• Task prompt: Return each line of the records below in which the string "zájezdy" turns up.

---------- Provided data ----------

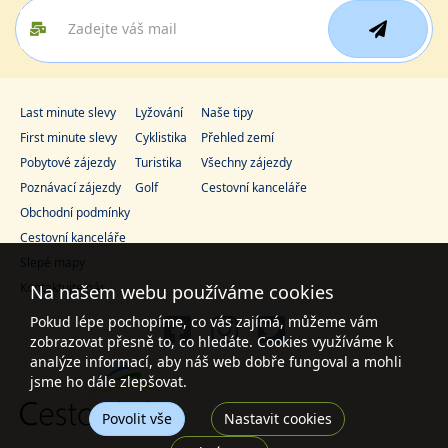
Last minute slevy
Lyžování
Naše tipy
First minute slevy
Cyklistika
Přehled zemí
Pobytové zájezdy
Turistika
Všechny zájezdy
Poznávací zájezdy
Golf
Cestovní kanceláře
Obchodní podmínky
Cestovní kanceláře
Slepé mapy
Kontaktujte nás
Na našem webu používáme cookies
Pokud lépe pochopíme, co vás zajímá, můžeme vám
zobrazovat přesně to, co hledáte. Cookies využíváme k
analýze informací, aby náš web dobře fungoval a mohli
jsme ho dále zlepšovat.
Povolit vše
Nastavit cookies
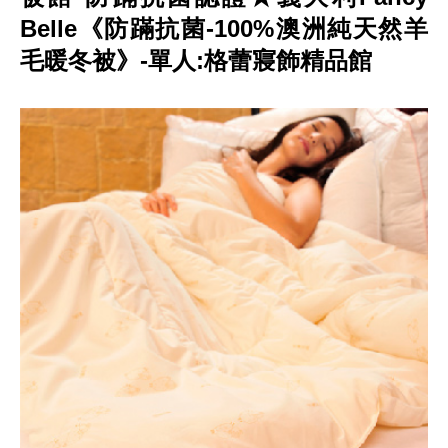
Belle《防蹣抗菌-100%澳洲純天然羊
毛暖冬被》-單人:格蕾寢飾精品館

----------

• Answer box:
Pobytové zájezdy
Všechny zájezdy
Poznávací zájezdy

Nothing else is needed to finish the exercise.